Monday 27 June 2016

Our UKIP future?


If you were looking for one individual responsible for Thursday’s Brexit vote, you could do a lot worse than single out Neil Kinnock.  It was Kinnock – faced with a wave of working class unrest in the face of a callous Thatcher government – who decided that it was easier to ward off dissent with rule changes rather than arguments.  Beginning the process of disconnecting the Labour leadership from its grass roots, Kinnock lit the fuse than exploded last week.  Kinnock’s reforms paved the way for the war criminal Blair – whose endorsement of the Remain campaign added at least 10% to the Brexit vote.

The harbingers of Thursday’s result were there for anyone who cared to look.  The draining away of the Labour vote (hidden by the lack of a credible Tory party) after the 2001 election.  The rise of the LibDems as a protest vehicle for disgruntled ex-Labour voters in 2010.  The annihilation of Labour in Scotland and the rise of UKIP in the Labour’s former urban and ex-industrial heartlands.  For the most part, Labour MPs had been able to ignore these storm clouds because support among the metropolitan middle classes and the vagaries of the First Past the Post electoral system worked to keep them in office.  But faced with a referendum in which every vote counted, the mass of disenfranchised working class voters took the opportunity to kick the political elite in the only way on offer – Despite the calls of the Labour leadership, the Tory high command, the leaders of big business and high finance, the chose Brexit.

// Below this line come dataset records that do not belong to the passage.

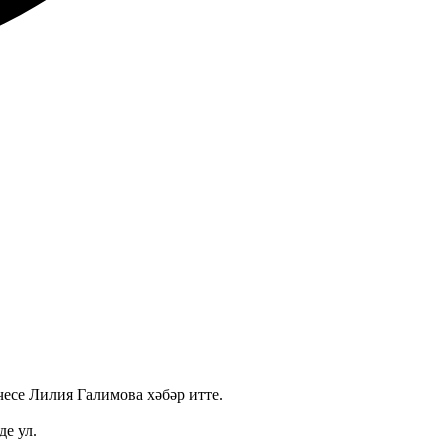
чесе Лилия Галимова хәбәр итте.
е ул.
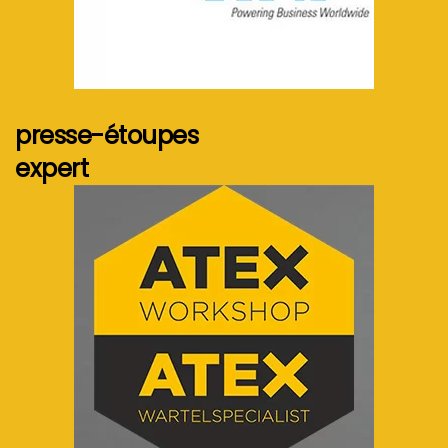
Voir plus...
presse-étoupes
expert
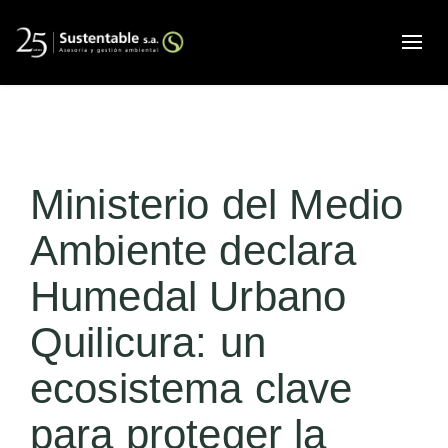
Alte
Ministerio del Medio
Ambiente declara
Humedal Urbano
Quilicura: un
ecosistema clave
para proteger la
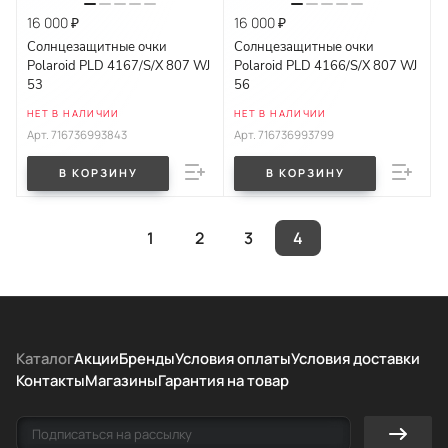
16 000 ₽
16 000 ₽
Солнцезащитные очки
Солнцезащитные очки
Polaroid PLD 4167/S/X 807 WJ
Polaroid PLD 4166/S/X 807 WJ
53
56
НЕТ В НАЛИЧИИ
НЕТ В НАЛИЧИИ
Арт.
716736993843
Арт.
716736993799
В КОРЗИНУ
В КОРЗИНУ
1
2
3
4
Каталог
Акции
Бренды
Условия оплаты
Условия доставки
Контакты
Магазины
Гарантия на товар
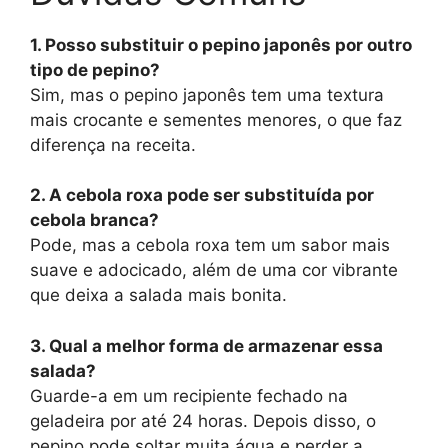
1. Posso substituir o pepino japonês por outro
tipo de pepino?
Sim, mas o pepino japonês tem uma textura
mais crocante e sementes menores, o que faz
diferença na receita.
2. A cebola roxa pode ser substituída por
cebola branca?
Pode, mas a cebola roxa tem um sabor mais
suave e adocicado, além de uma cor vibrante
que deixa a salada mais bonita.
3. Qual a melhor forma de armazenar essa
salada?
Guarde-a em um recipiente fechado na
geladeira por até 24 horas. Depois disso, o
pepino pode soltar muita água e perder a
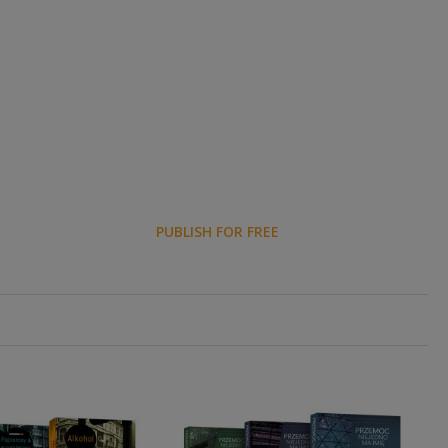
PUBLISH FOR FREE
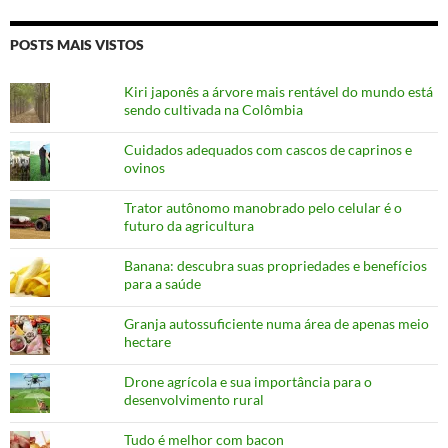
POSTS MAIS VISTOS
Kiri japonês a árvore mais rentável do mundo está
sendo cultivada na Colômbia
Cuidados adequados com cascos de caprinos e
ovinos
Trator autônomo manobrado pelo celular é o
futuro da agricultura
Banana: descubra suas propriedades e benefícios
para a saúde
Granja autossuficiente numa área de apenas meio
hectare
Drone agrícola e sua importância para o
desenvolvimento rural
Tudo é melhor com bacon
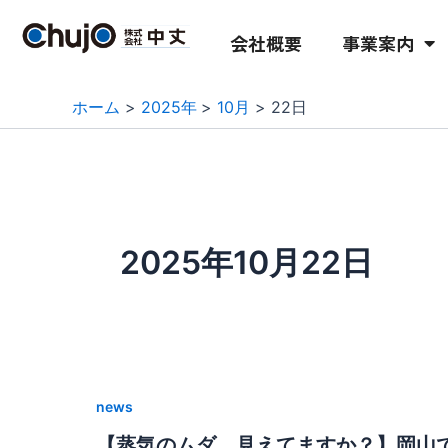
内
容
会社概要
事業案内
を
ス
ホーム
2025年
10月
22日
キ
ッ
プ
2025年10月22日
news
【蒸気のムダ、見えてますか？】岡山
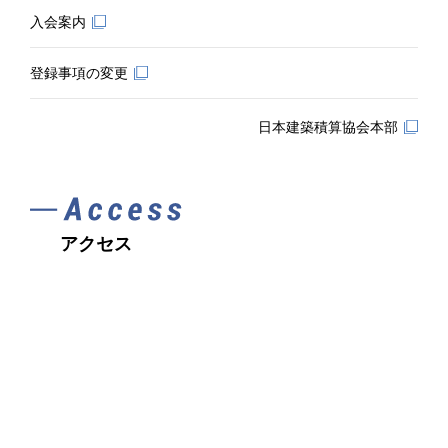
入会案内
登録事項の変更
日本建築積算協会本部
アクセス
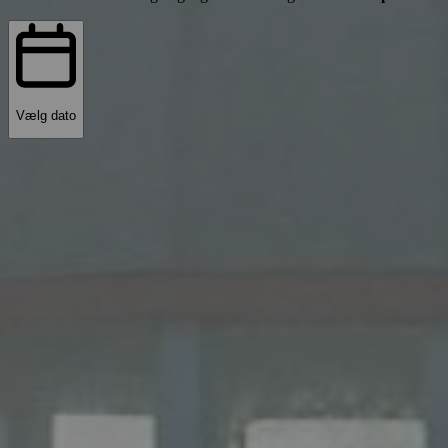
Vælg dato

The Parliamentary Labour Party’s (PLP) choice to commit ritual suicide by removing Jeremy Corbyn as leader does nothing to win back the mass of people who voted for Brexit; not least because the PLP is staunchly pro-remain.  Quite rightly, working class voters will see the attempt to change leader as a precursor to ditching the referendum result.  And beyond this, the idea that an already out of touch PLP is going to win seats in constituencies that have long-since ceased being pro-Labour is fantasy.  By removing Corbyn, all they are doing is divesting the party of tens of thousands of metropolitan activists.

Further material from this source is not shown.